I'm sure [Ashley] wasn't thinking about her statements in such cut and dry terms, but that is how they were received.  And as a hair care professional, I would think she would exercise a little more discretion and tact when talking about the hair textures of the clients she serves.  I found [Salon Name] by Googling "natural hair salons in [my area]."  I don't think women with natural hair would like to pay to have their hair taken care of by someone who disparages their texture, tells them to go back to chemically processing, and complains about her fingers hurting from dealing with such "rough" hair all day.  Rather than offer her clients education on how to properly care for their hair at home so it won't be so "rough," it seems like [Ashley] would rather laugh and ridicule.
If your salon truly does strive for five, this is a poor representation of that mentality.  I hope this comment will be taken seriously, and something will be done to impress upon all the [Salon Name] employees that how you speak and even think about the hair you are taking care of makes a huge difference in the overall experience of the client.

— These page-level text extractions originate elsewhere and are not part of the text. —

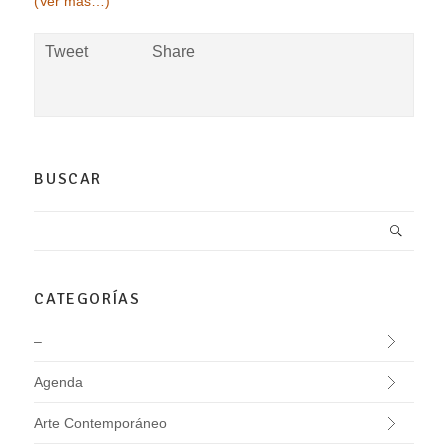
(Ver más
…)
Tweet
Share
BUSCAR
CATEGORÍAS
–
Agenda
Arte Contemporáneo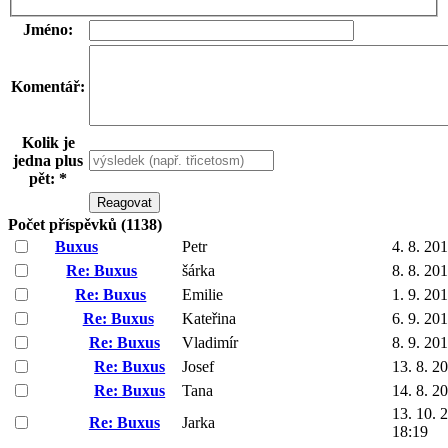
Jméno:
Komentář:
Kolik je
jedna plus
pět: *
Počet příspěvků (1138)
Buxus
Petr
4. 8. 20
Re: Buxus
šárka
8. 8. 20
Re: Buxus
Emilie
1. 9. 20
Re: Buxus
Kateřina
6. 9. 20
Re: Buxus
Vladimír
8. 9. 20
Re: Buxus
Josef
13. 8. 2
Re: Buxus
Tana
14. 8. 2
13. 10. 
Re: Buxus
Jarka
18:19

 I'm hoping that after reading my review, the owner of this establishment will speak to all of her employees and explain why making disparaging comments such as those I heard is unacceptable and will not be tolerated.  Part of what made me Google natural hair salons in my area in the first place was the doubt I had about whether my previous salon experiences would be repeated if I went to a different establishment.  I can't say they were  because this stylist didn't actually touch my hair (which was something I expected her to do for a consultation, but whatever) but I think they very well could have, had I not insisted on having a consultation first. 

At one point I was wondering if my insistence to be my own stylist and keep my hair out of other people's hands was over the top or irrational, but now I see that my concerns were well founded.  I'm not saying that there are no stylists in my area who are competent with natural hair, but I haven't found one yet.  And now I see just how important it is to consult with someone before letting them anywhere near my head with a comb or some scissors.  Now I know that my paranoia is well founded.  If a stylist can't pass my initial "test" or answer my questions to my satisfaction, she can't do my hair.  It's a simple as that.  If you find yourself needing or wanting a stylist for your natural crowning glory, please interview the person you are considering first.  I promise it will make a world of difference...


  1. Thank you for sharing this! So sorry about your expirence. I hope the owner takes this time to evaluate their staff, and make some changes. Loving your natural curls no matter its texture is a beautiful thing! Great Job!!

    1. Thank you! I try to encourage all natural women I come across to love their hair just the way it is, but when your "hair care professional" is telling you how rough and bad your hair is every time you sit in her chair, it can be hard to believe it when someone else says how beautiful your hair is. That's why I felt the need to make this post. So people can see that the problem is with the stylist, not their hair.

  2. Thanks for this. I had to dump my long-time braider because she insists on using a fine-tooth comb on my dry hair before she cornrows. Not to forget the 'extra' charge some salons add because natural hair is too thick and harder to handle *smdh*

    1. I can understand that. It seems like many stylists don't want to admit that their clients know they own hair better than the stylists ever could. I think if a hair care professional is unwilling to adjust her methods according to what her clients hair needs, they don't deserve our money.